Best cameras with GPS: geotag photos and videos with these GPS cameras
(Image credit: Digital Camera World / James Paterson)

The best cameras with GPS don't just record the time and date on which your photos and videos were captured, but also the exact location – enabling you to keep track of the where as well as the when

This makes the best cameras with GPS extremely useful for numerous reasons. If you're traveling, you have a record of precisely where you shot that magic photo baked into the EXIF data. If you're documenting wild flora or fauna, you can submit photo evidence of that rare find with the co-ordinates right there in the metadata. 

And with the right kind of GPS camera, you can also record the temperature and elevation corresponding to sea level – perfect for climbing, hiking and even extreme sports like parachuting.
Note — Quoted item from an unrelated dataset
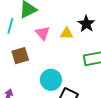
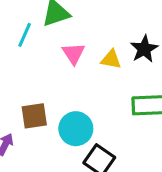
brown square: (20, 56) -> (34, 116), moved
And all this data can be used in photo cataloguing software so that you can look on a map and see where all your photos were taken, or even create a photo route of your trip or vacation. 

• See also Best handheld GPS

So how do these cameras work? They have built-in technology to communicate with global positioning satellites in order to locate where you are to precise map co-ordinates. So long as you have a clear view of the sky, these satellites can tell your camera exactly where it is – and this information is then recorded in your files. 
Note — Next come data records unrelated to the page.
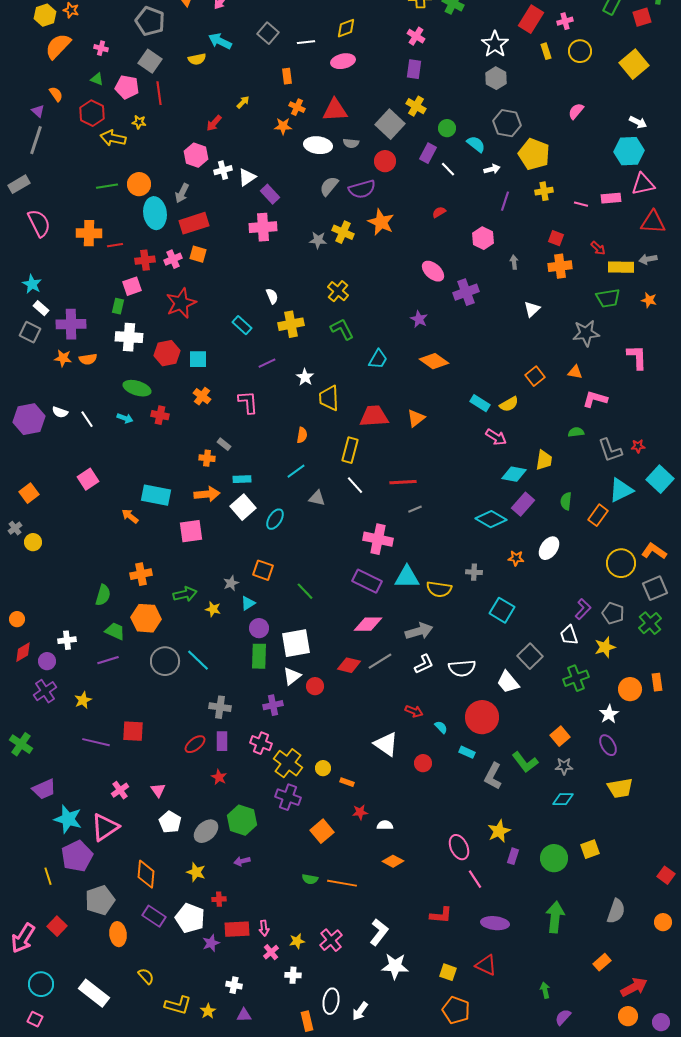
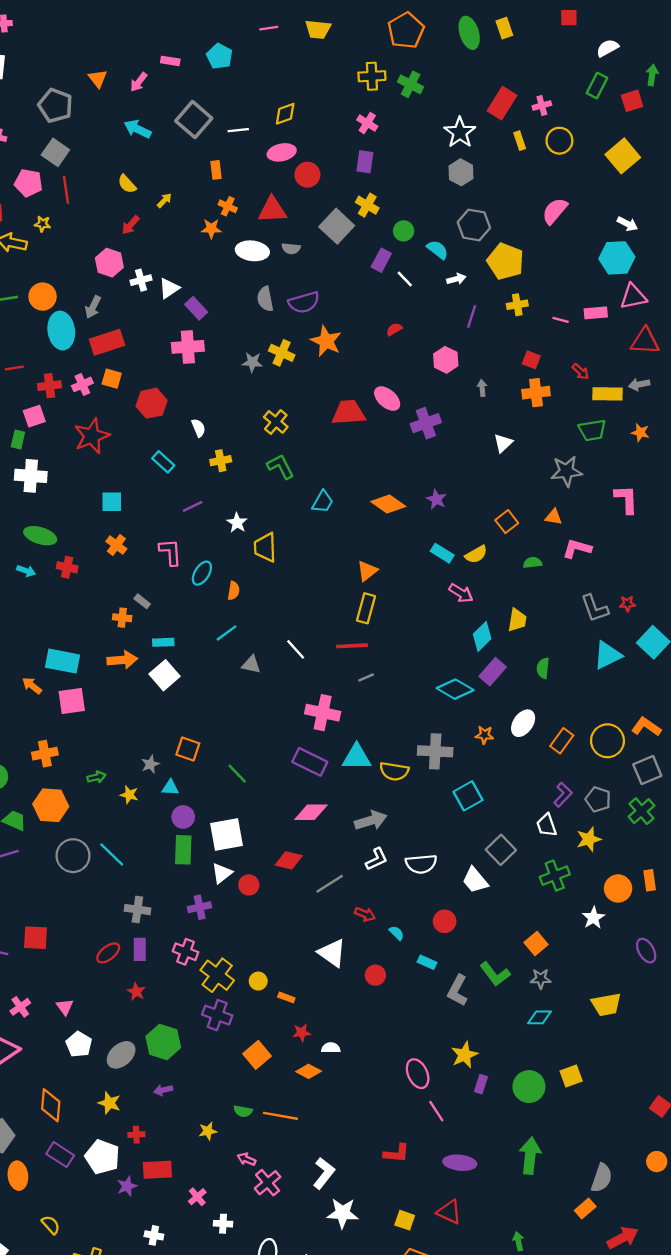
gray square: (268, 33) -> (194, 120), size x1.4
yellow semicircle: (197, 59) -> (127, 184), moved, turned 60
pink semicircle: (576, 111) -> (555, 211), size x1.4
red circle: (385, 161) -> (307, 175), moved
gray semicircle: (329, 186) -> (265, 299), turned -50
purple star: (419, 319) -> (436, 499), moved
yellow cross: (291, 324) -> (221, 461), size x0.7
red hexagon: (167, 353) -> (152, 403), moved
red trapezoid: (374, 416) -> (348, 413), moved
green semicircle: (576, 432) -> (532, 563), moved
yellow rectangle: (350, 450) -> (366, 608), moved
cyan diamond: (514, 474) -> (482, 636), turned -55
orange rectangle: (598, 515) -> (562, 741), moved
cyan ellipse: (275, 519) -> (202, 573), moved
pink square: (191, 531) -> (72, 701), moved
gray cross: (474, 572) -> (435, 751), size x1.8
green arrow: (185, 594) -> (96, 777), size x0.7
cyan triangle: (248, 603) -> (170, 788), turned 35
cyan square: (502, 610) -> (468, 796), turned 30
gray line: (380, 661) -> (330, 884), moved
red circle: (482, 717) -> (445, 921), size x0.6
purple ellipse: (608, 745) -> (646, 951), moved
orange diamond: (393, 861) -> (309, 1071), moved
gray semicircle: (616, 911) -> (602, 1178), moved
pink arrow: (264, 928) -> (246, 1159), moved, turned 119
yellow star: (297, 941) -> (208, 1131), moved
A number of modern cameras that don't gave built-in GPS can still acquire this data – such as the Canon EOS R and Canon EOS M50 – if you pair them with specific apps on your phone. However, it's a faff to pair your devices on the spot when you're trying to focus on taking that split-second shot or video – so having a camera with in-body GPS technology is definitely the best way to go. 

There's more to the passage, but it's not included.